Хроника рода Фарнезе подтолкнула Стендаля и к тому, чтобы приступить к последней его завершенной книге «Пармская обитель» (1839). Перенеся события в столь знакомую ему Италию XIX века, Стендаль сделал стержнем романа судьбы того поколения итальянцев, которые вступили в жизнь на исходе XVIII столетия, в момент опьянения грезой о независимой, сплоченной родине, для которых сражение при Ватерлоо ознаменовало крах восторженных иллюзий, но которые продолжали отстаивать свое личное достоинство, вопреки давящему убожеству многочисленных карликовых княжеств тогдашней лоскутной Италии. Они исповедуют религию счастья, обретаемого в нежной дружбе непорочных душ, в пылкой страсти. Их юное безрассудство, изобретательность, отвага, какая-то особая необремененность житейскими заботами все это порождает в суховато-аналитическом, блещущем тонким остроумием стендалевском повествовании непривычную для него стихию романтики, резко оттененной шутовским кривлянием придворных тупиц и паяцев. Вначале — это стремительный разворот приключений, непредвиденных встреч, странствий по дорогам, заговор и побег из крепости, потом — проникновенное и чуть-чуть замедленное, прозрачное в своем целомудрии пробуждение робкой любви в девственных сердцах узника и дочери тюремщика, в конце — меланхолическая скорбь о счастье, которое оказалось запретным плодом, тайком украденным у хмурой судьбы. В «Пармской обители» лирическая страстность самого Стендаля прорывается откровеннее, чем где бы то ни было, и в прославлении прекрасных раскованных душ, и в печали, и жизнях, исковерканных мракобесием.

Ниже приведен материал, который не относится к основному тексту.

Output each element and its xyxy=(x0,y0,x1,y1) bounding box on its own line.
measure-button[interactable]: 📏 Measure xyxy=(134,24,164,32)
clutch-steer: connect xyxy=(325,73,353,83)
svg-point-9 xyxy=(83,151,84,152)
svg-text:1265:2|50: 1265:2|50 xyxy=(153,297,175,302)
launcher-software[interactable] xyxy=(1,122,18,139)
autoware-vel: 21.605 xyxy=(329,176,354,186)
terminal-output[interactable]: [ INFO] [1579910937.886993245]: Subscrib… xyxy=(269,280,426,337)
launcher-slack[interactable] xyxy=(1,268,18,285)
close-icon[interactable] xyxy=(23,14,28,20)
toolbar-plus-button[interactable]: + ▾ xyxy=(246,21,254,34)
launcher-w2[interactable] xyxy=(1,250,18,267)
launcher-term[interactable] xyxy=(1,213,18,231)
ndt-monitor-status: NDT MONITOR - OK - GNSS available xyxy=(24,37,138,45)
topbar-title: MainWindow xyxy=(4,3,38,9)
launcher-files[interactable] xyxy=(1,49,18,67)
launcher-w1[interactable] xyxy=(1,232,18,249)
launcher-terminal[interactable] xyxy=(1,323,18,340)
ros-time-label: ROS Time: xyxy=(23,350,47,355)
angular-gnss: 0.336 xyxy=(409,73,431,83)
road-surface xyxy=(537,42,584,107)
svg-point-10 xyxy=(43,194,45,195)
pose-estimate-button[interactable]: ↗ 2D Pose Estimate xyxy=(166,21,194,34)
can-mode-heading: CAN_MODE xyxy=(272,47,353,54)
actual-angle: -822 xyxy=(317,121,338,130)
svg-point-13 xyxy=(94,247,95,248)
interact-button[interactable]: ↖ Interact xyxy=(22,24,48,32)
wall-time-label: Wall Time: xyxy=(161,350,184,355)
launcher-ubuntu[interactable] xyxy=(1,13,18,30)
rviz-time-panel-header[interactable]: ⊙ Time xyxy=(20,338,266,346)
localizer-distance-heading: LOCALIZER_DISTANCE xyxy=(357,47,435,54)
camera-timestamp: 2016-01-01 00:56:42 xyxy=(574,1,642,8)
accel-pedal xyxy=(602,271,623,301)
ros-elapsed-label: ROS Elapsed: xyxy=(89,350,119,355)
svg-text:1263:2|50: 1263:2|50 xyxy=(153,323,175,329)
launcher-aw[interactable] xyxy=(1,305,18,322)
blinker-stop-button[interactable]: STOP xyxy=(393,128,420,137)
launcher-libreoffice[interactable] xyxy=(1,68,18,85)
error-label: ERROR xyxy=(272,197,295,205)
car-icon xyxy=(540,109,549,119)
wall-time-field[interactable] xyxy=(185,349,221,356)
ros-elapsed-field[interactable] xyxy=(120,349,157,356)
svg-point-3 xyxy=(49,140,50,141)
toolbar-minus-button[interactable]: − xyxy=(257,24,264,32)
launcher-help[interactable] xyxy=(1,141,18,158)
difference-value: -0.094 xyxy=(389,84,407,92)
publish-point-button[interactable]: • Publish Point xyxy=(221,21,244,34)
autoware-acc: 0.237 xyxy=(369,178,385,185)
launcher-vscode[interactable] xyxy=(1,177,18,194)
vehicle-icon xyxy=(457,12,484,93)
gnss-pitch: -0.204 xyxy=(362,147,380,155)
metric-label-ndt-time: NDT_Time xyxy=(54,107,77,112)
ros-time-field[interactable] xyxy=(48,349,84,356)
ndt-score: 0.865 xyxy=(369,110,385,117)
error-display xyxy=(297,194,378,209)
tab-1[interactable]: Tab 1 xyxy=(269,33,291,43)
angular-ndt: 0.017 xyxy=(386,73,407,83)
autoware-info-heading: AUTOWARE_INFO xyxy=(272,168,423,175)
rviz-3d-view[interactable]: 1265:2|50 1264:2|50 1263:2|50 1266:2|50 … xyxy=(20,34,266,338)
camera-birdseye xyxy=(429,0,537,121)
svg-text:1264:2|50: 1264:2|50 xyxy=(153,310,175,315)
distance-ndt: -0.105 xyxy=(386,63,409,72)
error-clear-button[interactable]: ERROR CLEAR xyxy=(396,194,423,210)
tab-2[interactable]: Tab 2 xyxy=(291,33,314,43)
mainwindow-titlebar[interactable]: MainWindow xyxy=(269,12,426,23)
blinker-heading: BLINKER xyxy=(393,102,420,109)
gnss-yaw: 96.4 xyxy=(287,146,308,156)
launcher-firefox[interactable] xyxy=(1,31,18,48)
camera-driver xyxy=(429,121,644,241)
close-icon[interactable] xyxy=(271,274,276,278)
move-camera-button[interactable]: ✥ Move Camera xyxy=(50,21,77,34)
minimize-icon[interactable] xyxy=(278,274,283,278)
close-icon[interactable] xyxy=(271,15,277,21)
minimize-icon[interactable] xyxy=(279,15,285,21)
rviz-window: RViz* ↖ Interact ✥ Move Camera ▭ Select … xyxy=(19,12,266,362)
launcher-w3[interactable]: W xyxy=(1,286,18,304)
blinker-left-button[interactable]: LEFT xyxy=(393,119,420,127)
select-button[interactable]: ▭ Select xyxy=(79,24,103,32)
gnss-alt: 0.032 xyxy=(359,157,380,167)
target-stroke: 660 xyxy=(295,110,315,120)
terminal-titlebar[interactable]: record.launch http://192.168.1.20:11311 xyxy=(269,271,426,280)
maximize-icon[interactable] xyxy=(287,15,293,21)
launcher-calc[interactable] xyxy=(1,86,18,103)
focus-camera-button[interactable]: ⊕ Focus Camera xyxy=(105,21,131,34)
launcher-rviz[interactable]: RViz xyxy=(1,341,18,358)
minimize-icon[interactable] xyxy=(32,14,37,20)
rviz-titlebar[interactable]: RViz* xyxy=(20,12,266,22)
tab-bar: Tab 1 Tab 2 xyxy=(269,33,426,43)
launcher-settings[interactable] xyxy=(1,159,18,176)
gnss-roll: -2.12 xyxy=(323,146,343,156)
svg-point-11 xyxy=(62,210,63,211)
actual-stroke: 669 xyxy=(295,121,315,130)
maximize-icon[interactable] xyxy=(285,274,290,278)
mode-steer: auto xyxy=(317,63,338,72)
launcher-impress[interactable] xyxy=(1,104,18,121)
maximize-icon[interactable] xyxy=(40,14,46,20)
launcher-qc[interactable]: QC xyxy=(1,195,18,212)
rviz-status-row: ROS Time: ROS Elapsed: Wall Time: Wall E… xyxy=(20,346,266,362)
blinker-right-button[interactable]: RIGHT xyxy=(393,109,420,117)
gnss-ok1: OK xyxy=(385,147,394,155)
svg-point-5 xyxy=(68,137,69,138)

То the happy few[1] — поставил Стендаль английское изречение последней строкой «Пармской обители». Вверяя свою книгу избранным умам, он как бы заслонял себя от привычного уже гробового молчания, изредка нарушаемого столь же привычной хулой, которой встречали его сочинения. На сей раз случилось непредвиденное. Глубокой осенью 1840 года в Чивита-Веккью пришла очередная книжка парижского «Ревю де дё монд» с восторженным «Этюдом о Вейле», подписанным именем самого Бальзака. Стендаль был так потрясен и растроган, что на следующий день в черновике письма к знаменитому соотечественнику обронил: «Вы сжалились над сиротой, брошенным посреди улицы».. Он не знал, что Бальзак отнюдь не единственное исключение, что есть у него и другие, не менее достойные поклонники. Еще «Красным и черным» в далекой России зачитывался Пушкин, из Германии Стендаля давно заметил Гете. У всех троих было чутье реалистов, оно-то и помогло им угадать в Стендале самобытного мастера и своего собрата, а не балующегося пером дилетанта, каким он казался романтику Гюго и даже своему младшему другу Мериме.

Стендаль умер в 1842 году непризнанным, но уповая на справедливость потомков и твердо веря, что его станут читать через сто лет. Он не обманулся в своих надеждах. М. Горький назвал однажды его книги «письмами в будущее». Почту сменяющихся поколений трудно заподозрить в чрезмерном усердии, но стендалевских писем она не затеряла.

С. Великовский

К ЧИТАТЕЛЮ

Сей труд уже готов был появиться в печати, когда разразились великие июльские события и дали всем умам направление, мало благоприятное для игры фантазии. У нас есть основания полагать, что нижеследующие страницы были написаны в 1827 году.